Understanding OAuth2
What is OAuth2?
OAuth2 is, you guessed it, the version 2 of the OAuth protocol (also called framework).
This protocol allows third-party applications to grant limited access to an HTTP service, either on behalf of a resource owner or by allowing the third-party application to obtain access on its own behalf. Access is requested by a client, it can be a website or a mobile application for example.
Version 2 is expected to simplify the previous version of the protocol and to facilitate interoperability between different applications.
Specifications are still being drafted and the protocol is constantly evolving but that does not prevent it from being implemented and acclaimed by several internet giants such as Google or Facebook.
Basic knowledge
Roles
OAuth2 defines 4 roles :
- Resource Owner: generally yourself.
- Resource Server: server hosting protected data (for example Google hosting your profile and personal information).
- Client: application requesting access to a resource server (it can be your PHP website, a Javascript application or a mobile application).
- Authorization Server: server issuing access token to the client. This token will be used for the client to request the resource server. This server can be the same as the authorization server (same physical server and same application), and it is often the case.
Tokens
Tokens are random strings generated by the authorization server and are issued when the client requests them.
There are 2 types of token:
- Access Token: this is the most important because it allows the user data from being accessed by a third-party application. This token is sent by the client as a parameter or as a header in the request to the resource server.
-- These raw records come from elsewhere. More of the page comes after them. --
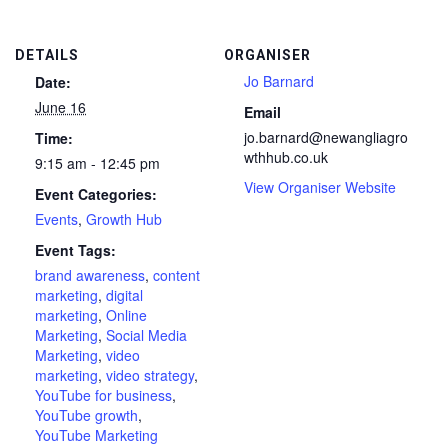
DETAILS
ORGANISER
Jo Barnard
Date:
June 16
Email
jo.barnard@newangliagro
Time:
wthhub.co.uk
9:15 am - 12:45 pm
View Organiser Website
Event Categories:
Events
,
Growth Hub
Event Tags:
brand awareness
,
content
marketing
,
digital
marketing
,
Online
Marketing
,
Social Media
Marketing
,
video
marketing
,
video strategy
,
YouTube for business
,
YouTube growth
,
YouTube Marketing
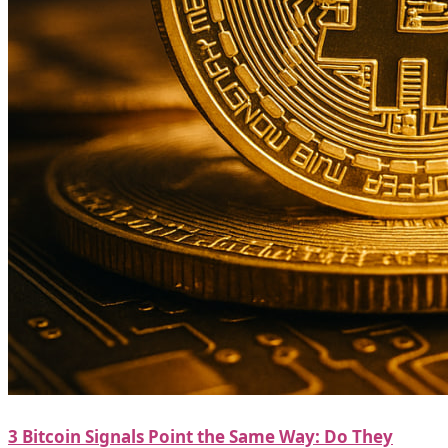
3 Bitcoin Signals Point the Same Way: Do They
It has a limited lifetime, which is defined by the authorization server. It must be kept confidential as soon as possible but we will see that this is not always possible, especially when the client is a web browser that sends requests to the resource server via Javascript.
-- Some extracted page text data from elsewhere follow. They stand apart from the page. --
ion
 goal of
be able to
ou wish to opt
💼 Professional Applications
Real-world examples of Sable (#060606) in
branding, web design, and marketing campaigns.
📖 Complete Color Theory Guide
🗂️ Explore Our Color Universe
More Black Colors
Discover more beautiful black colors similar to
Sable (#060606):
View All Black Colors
- Refresh Token: this token is issued with the access token but unlike the latter, it is not sent in each request from the client to the resource server. It merely serves to be sent to the authorization server for renewing the access token when it has expired. For security reasons, it is not always possible to obtain this token. We will see later in what circumstances.
Access token scope
The scope is a parameter used to limit the rights of the access token. This is the authorization server that defines the list of the available scopes. The client must then send the scopes he wants to use for his application during the request to the authorization server. More the scope is reduced, the greater the chance that the resource owner authorizes access.
More information: http://tools.ietf.org/html/rfc6749#section-3.3.
HTTPS
OAuth2 requires the use of HTTPS for communication between the client and the authorization server because of sensitive data passing between the two (tokens and possibly resource owner credentials). In fact you are not forced to do so if you implement your own authorization server but you must know that you are opening a big security hole by doing this.
Register as a client
Since you want to retrieve data from a resource server using OAuth2, you have to register as a client of the authorization server.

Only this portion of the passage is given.